**What you will do**
For the word "column", state how many lines of the data include it. Respond with the number only.

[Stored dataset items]
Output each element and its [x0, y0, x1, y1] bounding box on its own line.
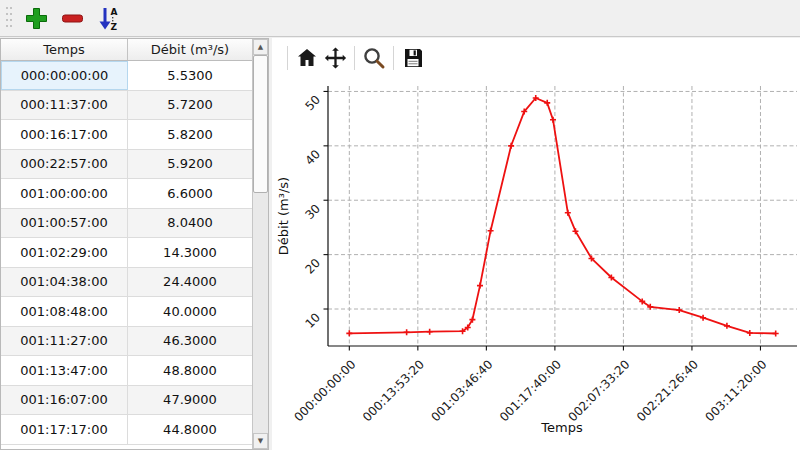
- y-tick-label: 30: [302, 201, 323, 222]
- chart-svg[interactable]: 000:00:00:00000:13:53:20001:03:46:40001:…: [272, 78, 800, 450]
- column-header-temps[interactable]: Temps: [1, 39, 128, 60]
- svg-text:Z: Z: [110, 22, 117, 32]
- arrow-down-icon: ▼: [258, 437, 263, 445]
- table-cell[interactable]: 000:22:57:00: [1, 150, 128, 179]
- table-cell[interactable]: 47.9000: [128, 386, 252, 415]
- table-cell[interactable]: 001:13:47:00: [1, 356, 128, 385]
- scrollbar-thumb[interactable]: [253, 55, 268, 193]
- data-table: Temps Débit (m³/s) 000:00:00:005.5300000…: [0, 38, 269, 450]
- x-tick-label: 003:11:20:00: [703, 357, 770, 424]
- x-tick-label: 001:03:46:40: [428, 357, 495, 424]
- toolbar-separator: [393, 46, 394, 70]
- save-icon: [401, 46, 425, 70]
- minus-icon: [60, 5, 85, 32]
- table-row[interactable]: 001:02:29:0014.3000: [1, 238, 252, 268]
- table-cell[interactable]: 48.8000: [128, 356, 252, 385]
- table-row[interactable]: 001:04:38:0024.4000: [1, 268, 252, 298]
- table-area: Temps Débit (m³/s) 000:00:00:005.5300000…: [1, 39, 252, 449]
- table-cell[interactable]: 14.3000: [128, 238, 252, 267]
- scroll-down-button[interactable]: ▼: [253, 433, 268, 449]
- column-header-debit[interactable]: Débit (m³/s): [128, 39, 252, 60]
- x-tick-label: 002:21:26:40: [634, 357, 701, 424]
- sort-az-icon: A Z: [97, 5, 120, 32]
- table-cell[interactable]: 001:16:07:00: [1, 386, 128, 415]
- y-axis-label: Débit (m³/s): [276, 177, 291, 255]
- table-cell[interactable]: 001:17:17:00: [1, 415, 128, 444]
- table-cell[interactable]: 001:11:27:00: [1, 327, 128, 356]
- pan-button[interactable]: [321, 44, 349, 72]
- y-tick-label: 40: [302, 147, 323, 168]
- table-row[interactable]: 001:17:17:0044.8000: [1, 415, 252, 445]
- scroll-up-button[interactable]: ▲: [253, 39, 268, 55]
- plus-icon: [23, 5, 50, 32]
- application-window: A Z Temps Débit (m³/s) 000:00:00:005.530…: [0, 0, 800, 450]
- table-cell[interactable]: 001:08:48:00: [1, 297, 128, 326]
- table-row[interactable]: 001:00:57:008.0400: [1, 209, 252, 239]
- x-tick-label: 000:00:00:00: [291, 357, 358, 424]
- x-tick-label: 002:07:33:20: [565, 357, 632, 424]
- toolbar-grip-handle[interactable]: [5, 5, 13, 31]
- remove-row-button[interactable]: [57, 3, 87, 33]
- arrow-up-icon: ▲: [258, 43, 263, 51]
- table-cell[interactable]: 44.8000: [128, 415, 252, 444]
- table-row[interactable]: 001:13:47:0048.8000: [1, 356, 252, 386]
- table-row[interactable]: 001:00:00:006.6000: [1, 179, 252, 209]
- pan-icon: [323, 46, 348, 70]
- main-toolbar: A Z: [0, 0, 800, 37]
- chart-plot-area: 000:00:00:00000:13:53:20001:03:46:40001:…: [291, 86, 797, 424]
- zoom-button[interactable]: [360, 44, 388, 72]
- home-icon: [295, 46, 319, 70]
- table-cell[interactable]: 5.7200: [128, 91, 252, 120]
- table-row[interactable]: 000:11:37:005.7200: [1, 91, 252, 121]
- table-cell[interactable]: 46.3000: [128, 327, 252, 356]
- y-tick-label: 20: [302, 256, 323, 277]
- y-tick-label: 10: [302, 310, 323, 331]
- table-body: 000:00:00:005.5300000:11:37:005.7200000:…: [1, 61, 252, 445]
- table-cell[interactable]: 001:02:29:00: [1, 238, 128, 267]
- x-tick-label: 000:13:53:20: [360, 357, 427, 424]
- table-row[interactable]: 000:22:57:005.9200: [1, 150, 252, 180]
- table-cell[interactable]: 000:16:17:00: [1, 120, 128, 149]
- table-row[interactable]: 001:16:07:0047.9000: [1, 386, 252, 416]
- toolbar-separator: [287, 46, 288, 70]
- table-cell[interactable]: 40.0000: [128, 297, 252, 326]
- table-cell[interactable]: 001:00:57:00: [1, 209, 128, 238]
- x-tick-label: 001:17:40:00: [497, 357, 564, 424]
- table-cell[interactable]: 24.4000: [128, 268, 252, 297]
- table-cell[interactable]: 001:00:00:00: [1, 179, 128, 208]
- table-row[interactable]: 001:11:27:0046.3000: [1, 327, 252, 357]
- scrollbar-track[interactable]: [253, 55, 268, 433]
- magnifier-icon: [362, 46, 386, 70]
- table-scrollbar[interactable]: ▲ ▼: [252, 39, 268, 449]
- chart-panel: 000:00:00:00000:13:53:20001:03:46:40001:…: [272, 38, 800, 450]
- table-cell[interactable]: 000:00:00:00: [1, 61, 128, 90]
- table-cell[interactable]: 001:04:38:00: [1, 268, 128, 297]
- table-cell[interactable]: 6.6000: [128, 179, 252, 208]
- sort-az-button[interactable]: A Z: [93, 3, 123, 33]
- table-header: Temps Débit (m³/s): [1, 39, 252, 61]
- table-cell[interactable]: 5.8200: [128, 120, 252, 149]
- add-row-button[interactable]: [21, 3, 51, 33]
- save-button[interactable]: [399, 44, 427, 72]
- table-cell[interactable]: 000:11:37:00: [1, 91, 128, 120]
- x-axis-label: Temps: [540, 420, 583, 435]
- home-button[interactable]: [293, 44, 321, 72]
- table-cell[interactable]: 8.0400: [128, 209, 252, 238]
- table-row[interactable]: 000:00:00:005.5300: [1, 61, 252, 91]
- toolbar-separator: [354, 46, 355, 70]
- table-row[interactable]: 001:08:48:0040.0000: [1, 297, 252, 327]
- svg-text:A: A: [110, 7, 117, 17]
- table-cell[interactable]: 5.9200: [128, 150, 252, 179]
- table-cell[interactable]: 5.5300: [128, 61, 252, 90]
- chart-toolbar: [272, 38, 800, 78]
- table-row[interactable]: 000:16:17:005.8200: [1, 120, 252, 150]
- y-tick-label: 50: [302, 93, 323, 114]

**Solution for this exercise**
2